__Exercise objective__
Copy every line from the records below that carries the word "afectada".

Stored items from a collection:
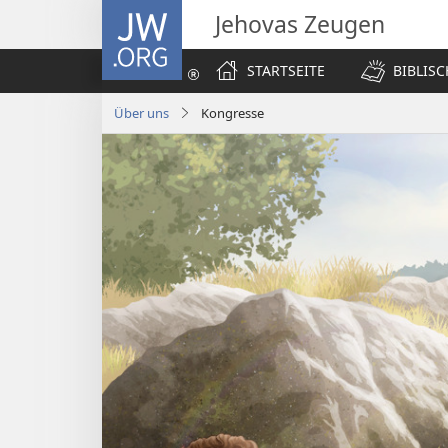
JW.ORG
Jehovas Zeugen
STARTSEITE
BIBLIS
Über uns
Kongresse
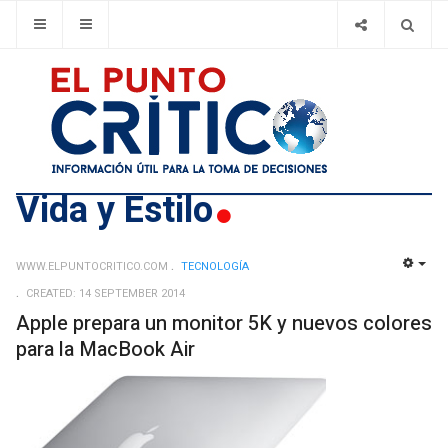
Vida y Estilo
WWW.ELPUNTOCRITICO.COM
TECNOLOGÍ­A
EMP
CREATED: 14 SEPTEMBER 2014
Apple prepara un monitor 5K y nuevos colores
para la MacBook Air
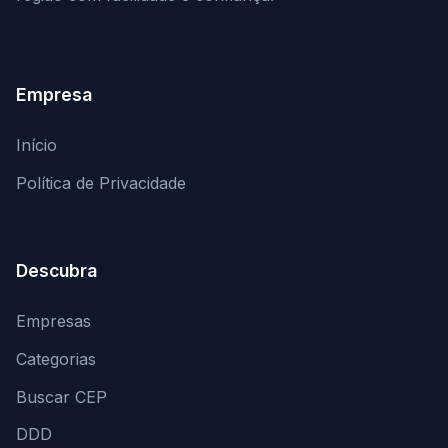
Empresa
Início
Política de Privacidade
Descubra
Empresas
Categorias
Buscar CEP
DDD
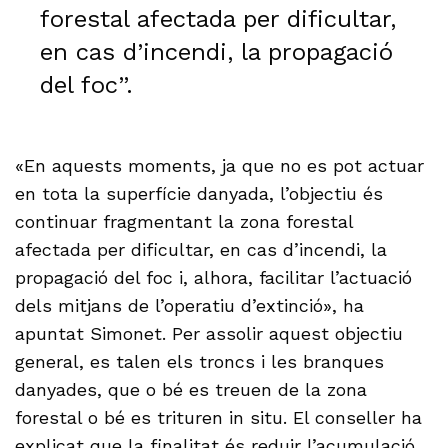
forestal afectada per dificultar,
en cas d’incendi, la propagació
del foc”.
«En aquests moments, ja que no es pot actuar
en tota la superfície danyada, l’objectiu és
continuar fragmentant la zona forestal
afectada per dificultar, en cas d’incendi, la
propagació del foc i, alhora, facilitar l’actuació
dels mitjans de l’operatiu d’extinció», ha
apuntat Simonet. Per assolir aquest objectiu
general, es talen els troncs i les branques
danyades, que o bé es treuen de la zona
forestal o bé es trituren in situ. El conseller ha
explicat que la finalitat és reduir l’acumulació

__Reply__
forestal afectada per dificultar,
afectada per dificultar, en cas d’incendi, la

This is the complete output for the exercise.